(Transcribed page contents)

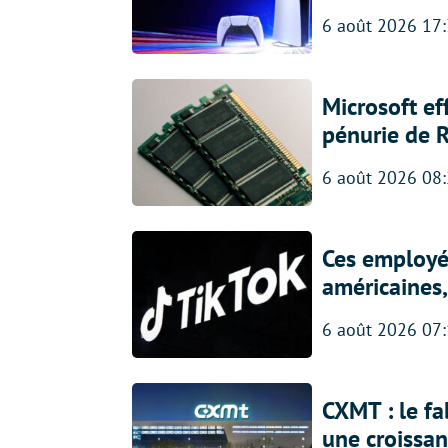
6 août 2026 17
Microsoft ef
pénurie de 
6 août 2026 08
Ces employés
américaines, 
6 août 2026 07
CXMT : le f
une croissa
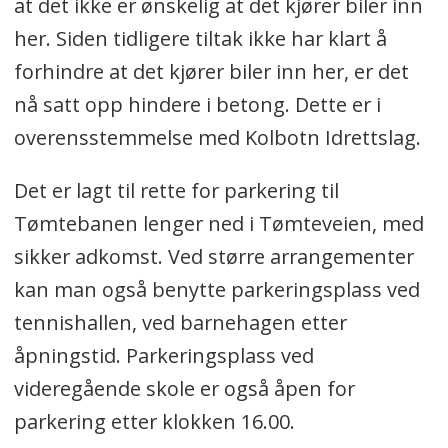
at det ikke er ønskelig at det kjører biler inn
her. Siden tidligere tiltak ikke har klart å
forhindre at det kjører biler inn her, er det
nå satt opp hindere i betong. Dette er i
overensstemmelse med Kolbotn Idrettslag.
Det er lagt til rette for parkering til
Tømtebanen lenger ned i Tømteveien, med
sikker adkomst. Ved større arrangementer
kan man også benytte parkeringsplass ved
tennishallen, ved barnehagen etter
åpningstid. Parkeringsplass ved
videregående skole er også åpen for
parkering etter klokken 16.00.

Task item
Although the records contain pictures, the copy should hold only their text, reproduced exactly.

Answer below
6 août 2026 17
Microsoft ef
pénurie de 
6 août 2026 08
Ces employés
américaines, 
6 août 2026 07
CXMT : le f
une croissa
at det ikke er ønskelig at det kjører biler inn
her. Siden tidligere tiltak ikke har klart å
forhindre at det kjører biler inn her, er det
nå satt opp hindere i betong. Dette er i
overensstemmelse med Kolbotn Idrettslag.
Det er lagt til rette for parkering til
Tømtebanen lenger ned i Tømteveien, med
sikker adkomst. Ved større arrangementer
kan man også benytte parkeringsplass ved
tennishallen, ved barnehagen etter
åpningstid. Parkeringsplass ved
videregående skole er også åpen for
parkering etter klokken 16.00.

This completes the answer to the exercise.